The United Nations General Assembly established the World Commission on Environment and Development (WCED) in 1983 in response to growing concerns about both environmental degradation and the economic crisis. The Commission, chaired by Gro Harlem Brundtland, the Norwegian prime minister, consulted widely for four years, soliciting reports from expert bodies and holding public meetings in several countries. In 1987 it produced its final report, Our Common Future, popularly known as the Brundtland Report (WCED 1987), which popularised the concept of sustainable development worldwide.

To understand the Commission's approach to sustainable development, it is important to be aware of the political context in which it operated. Since the 1972 Stockholm Conference there had been growing awareness of the severity of environmental problems, accentuated by new worries about the global problems of climate change, ozone depletion and biodiversity loss. However, the environmental agenda had been largely hijacked by the affluent North. Meanwhile, poorer countries in the South were experiencing major economic problems with the collapse in commodity prices, the debt crisis and economic stagnation all contributing to worsening poverty (and environmental degradation). Against this background the continuing East-West tensions associated with the Cold War raised serious security concerns.
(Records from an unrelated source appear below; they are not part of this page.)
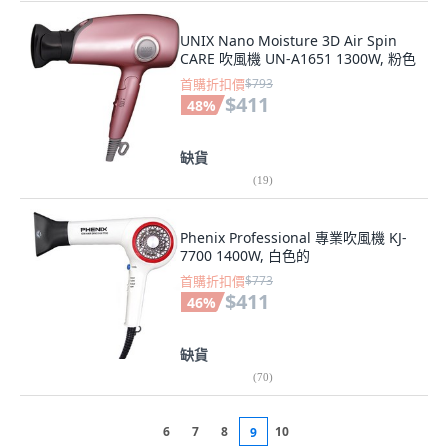
UNIX Nano Moisture 3D Air Spin
CARE 吹風機 UN-A1651 1300W, 粉色
首購折扣價
$793
$411
48
%
缺貨
(
19
)
Phenix Professional 專業吹風機 KJ-
7700 1400W, 白色的
首購折扣價
$773
$411
46
%
缺貨
(
70
)
6
7
8
10
9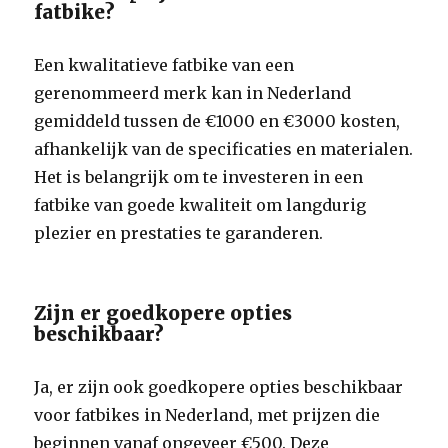
fatbike?
Een kwalitatieve fatbike van een
gerenommeerd merk kan in Nederland
gemiddeld tussen de €1000 en €3000 kosten,
afhankelijk van de specificaties en materialen.
Het is belangrijk om te investeren in een
fatbike van goede kwaliteit om langdurig
plezier en prestaties te garanderen.
Zijn er goedkopere opties
beschikbaar?
Ja, er zijn ook goedkopere opties beschikbaar
voor fatbikes in Nederland, met prijzen die
beginnen vanaf ongeveer €500. Deze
This political context explains why the Commission deliberately designed sustainable development as a bridging concept that could unite apparently diverse and conflicting interests and policy concerns (James Meadowcroft, 'Sustainable Development', Political Studies, 48, 2000, pp.370-87). Specifically, it sought to bring together the environmental agenda of the North with the developmental agenda of the South, hence the title of the final report, Our Common Future.